Elle voulut pourtant ne pas l’irriter par trop, ce Martégas.

— Écoute, Martégas, dit-elle, en le tutoyant cette fois, comme un valet qu’il était. Écoute, je te promets de ne rien dire à mon père. Tu pourras donc venir lutter pour obtenir le cheval…. Et Sultan, je pense, sera à toi…. Tu en auras besoin, ajouta-t-elle en riant malgré elle, — car le tien — j’en ai peur, — aura les jambes quelque temps malades. Mais ce n’est pas ta faute ; je t’ai attiré sur ce fond, où les chevaux ne peuvent tenir quand on les force. Si tu avais deviné, tu serais à cheval encore…. Chacun se défend comme il peut — mais je n’oublierai pas, crois-moi, que ce matin même, tu m’as joliment tirée de peine. Adieu.

Elle s’éloigna.

Martégas se taisait, étourdi, abasourdi.
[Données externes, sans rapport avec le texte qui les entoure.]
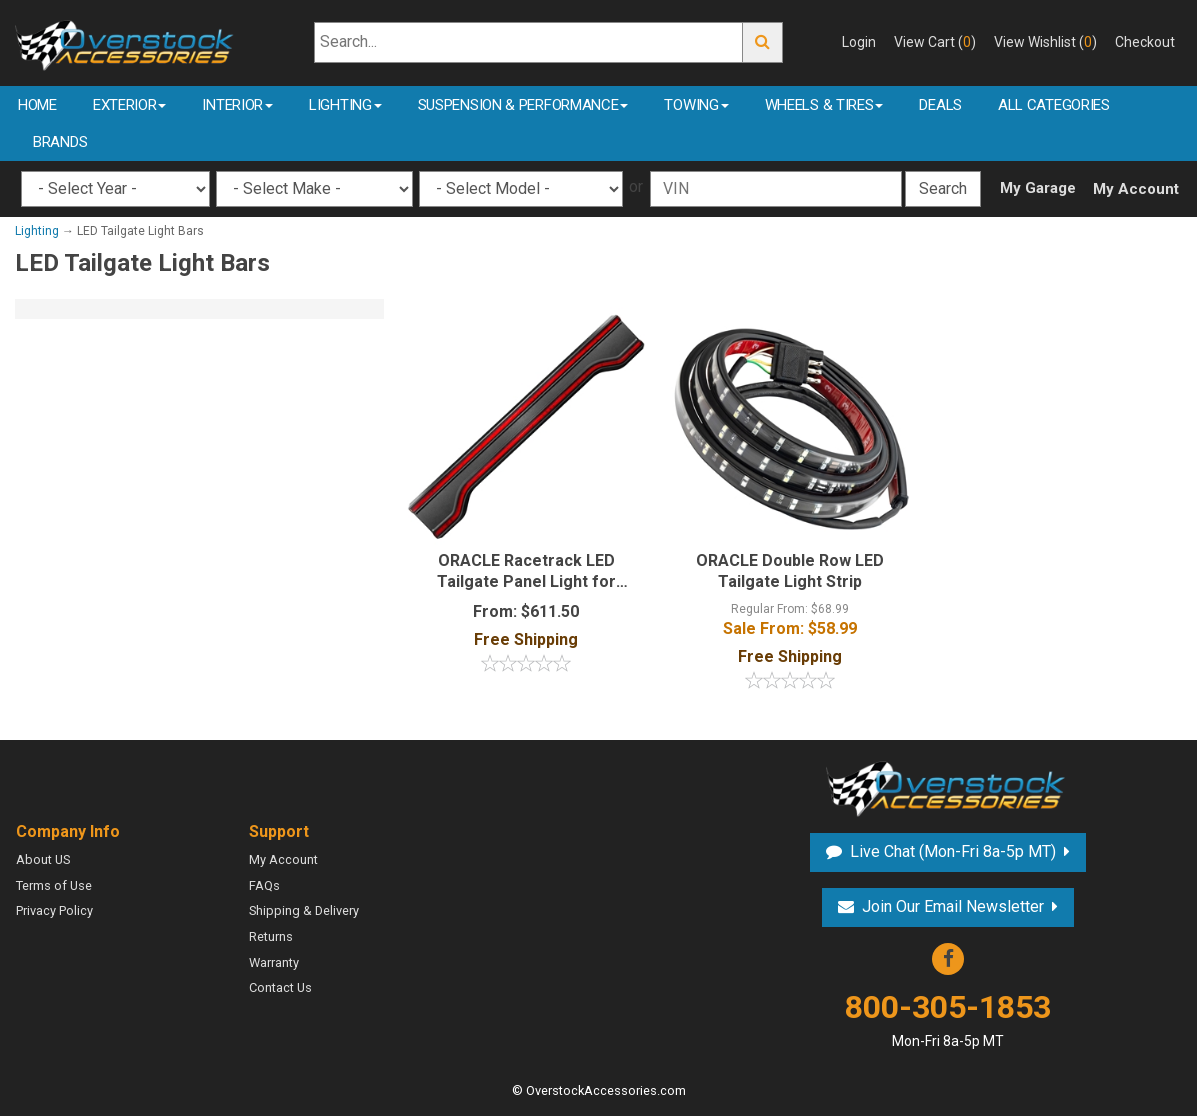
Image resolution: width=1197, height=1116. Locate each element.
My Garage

Bien que ce sol fût élastique, la chute avait été terrible. Demeuré seul, le gardian resta sur place quelque temps, puis se traîna vers son cheval, prit, dans les fontes de sa selle, une petite gourde d’eau-de-vie qu’il accola. Et, se traînant, au bord de ce fond d’argile, jusqu’à l’ombre d’une touffe de tamaris, il attendit que la boue qui souillait ses vêtements fût assez sèche pour être grattée et que l’étourdissement eût passé.

Il arriva, le soir, à la ferme de la Sirène, car jamais Martégas ne lâchait prise. C’est pour crocher dans le vif que la tardarasse a des serres aiguës et un bec recourbé.